> _INPUT DATA_:
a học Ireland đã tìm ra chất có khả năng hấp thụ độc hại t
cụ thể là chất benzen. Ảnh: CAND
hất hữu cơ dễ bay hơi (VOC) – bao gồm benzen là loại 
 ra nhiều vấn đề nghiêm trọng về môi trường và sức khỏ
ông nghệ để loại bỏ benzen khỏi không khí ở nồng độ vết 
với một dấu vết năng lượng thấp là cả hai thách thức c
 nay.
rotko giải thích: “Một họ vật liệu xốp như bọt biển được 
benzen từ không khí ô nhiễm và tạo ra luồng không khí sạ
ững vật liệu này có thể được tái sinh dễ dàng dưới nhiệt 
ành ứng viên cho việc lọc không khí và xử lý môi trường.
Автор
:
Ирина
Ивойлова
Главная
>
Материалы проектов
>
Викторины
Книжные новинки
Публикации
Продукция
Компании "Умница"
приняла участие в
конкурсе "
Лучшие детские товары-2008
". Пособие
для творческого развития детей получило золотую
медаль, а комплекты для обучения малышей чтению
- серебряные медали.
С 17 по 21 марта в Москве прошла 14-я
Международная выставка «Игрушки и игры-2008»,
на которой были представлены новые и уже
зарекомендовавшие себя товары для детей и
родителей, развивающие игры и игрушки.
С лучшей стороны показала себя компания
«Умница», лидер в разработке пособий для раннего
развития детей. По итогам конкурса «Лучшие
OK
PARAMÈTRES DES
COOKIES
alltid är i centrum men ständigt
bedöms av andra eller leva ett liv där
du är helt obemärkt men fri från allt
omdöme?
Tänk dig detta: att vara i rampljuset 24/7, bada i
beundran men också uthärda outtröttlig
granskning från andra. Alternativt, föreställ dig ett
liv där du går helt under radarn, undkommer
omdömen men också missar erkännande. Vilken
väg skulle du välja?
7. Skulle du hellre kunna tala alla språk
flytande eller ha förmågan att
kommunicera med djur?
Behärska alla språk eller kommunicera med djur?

> _REQUIREMENT_:
Within the entries above, report how many lines include "kommunicera", and keep the answer to the number.

> _ANSWER SECTION_:
2